Publié le - Christel Tsilibaris

Joëlle Dubois ♡ 'According to Lulu He Has the Smallest Dick Ever'

Oui, il y a de l'amour dans les tableaux de Joëlle Dubois. Mais ne vous fiez pas à l'érotisme qui s'en dégage. Dans l'univers de la peintre belge se trouve aussi une (bonne) dose de solitude.

« Joëlle Dubois, elle peint des gens en train de faire l'amour, non ? » D’une oreille, j’entends la question d'un couple assis en face de moi alors que je pianote sur mon téléphone. La réponse m’échappe car un groupe d'adolescents, avec l’assurance et un style que j'aurais aimé avoir à leur âge, monte bruyamment dans le bus. Toute l’attention se porte sur eux, et je rate l'occasion d'interrompre la conversation pour lancer « Oui, mais non : elle peint les archétypes de notre époque, et le résultat est plutôt sombre ! ». Au lieu de cela, je reste tranquillement assise sur mon siège.
  
L'artiste belge Joëlle Dubois est célèbre pour ses peintures éclatantes et colorées représentant des rapports sexuels explicites, des femmes intimidantes et des individus fragiles et solitaires absorbés par leur ordinateur, leur tablette ou leur téléphone portable. Derrière l'ambiance Miami Beach des années 80 et l'érotisme formel, Dubois dépeint des symptômes de la vie contemporaine, notamment notre dépendance aux médias sociaux et à la technologie, et la manière dont ces deux éléments ont façonné nos relations intimes, nos pratiques amoureuses, nos critères de beauté et notre confiance en soi. 

Partial view of the full artwork: Joëlle Dubois, According to Lulu he has the smallest dick ever, 2018 Acrylic on wooden panel 50 x 30 cm ©The Strack Collection and Thomas Rehbein Galerie

Joëlle Dubois est une conteuse qui transforme ses expériences personnelles en peintures, sans honte et sans crainte. Vous remarquerez rapidement qu’il est facile de s’identifier à ses histoires (et ses tableaux). Dans According to Lulu He Has the Smallest Dick Ever, un couple se repose sur un lit dans un moment qui semble avoir été précédé par des ébats. La lingerie rouge sexy et révélatrice, les bougies à moitié consumées, les canettes de bière vides et l'herbe sur la table suggèrent que nous assistons aux reliques d'une nuit d'amour torride. 
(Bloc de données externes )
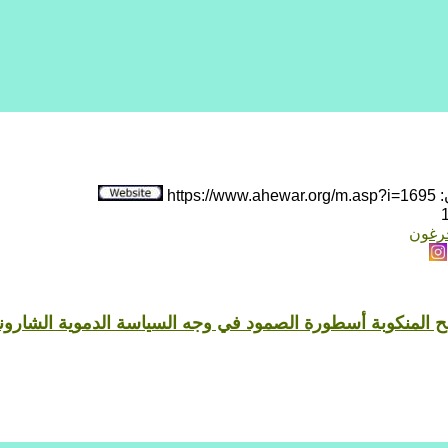
htt
جرغون
 المنكوبة أسطورة الصمود في وجه السياسة الدموية الشارون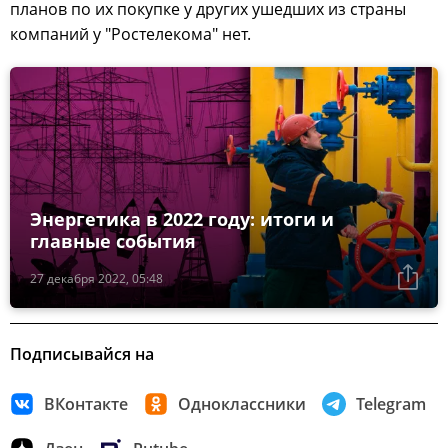
планов по их покупке у других ушедших из страны
компаний у "Ростелекома" нет.
Энергетика в 2022 году: итоги и
главные события
27 декабря 2022, 05:48
Подписывайся на
ВКонтакте
Одноклассники
Telegram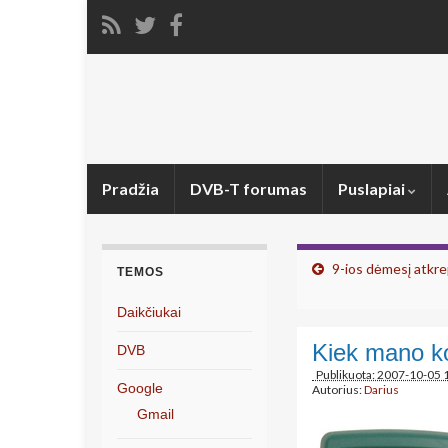
Pradžia
DVB-T forumas
Puslapiai
9-ios dėmesį atkre
TEMOS
Daikčiukai
Kiek mano ko
DVB
Publikuota: 2007-10-05 
Google
Autorius:
Darius
Gmail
Mais à y regarder de plus près, la scène érotique de Dubois dégage peu d'intimité. La femme est absorbée par le contenu de son téléphone, tandis que l'homme l'observe d'un air inquiet. Comme le suggère le titre, serait-elle en train de discuter de la taille de son pénis avec ses copines ? Ou consulte-t-elle une application pour trouver son prochain partenaire ? Une froideur s'installe, la proximité physique des personnages contrastant fortement avec leur indisponibilité émotionnelle. 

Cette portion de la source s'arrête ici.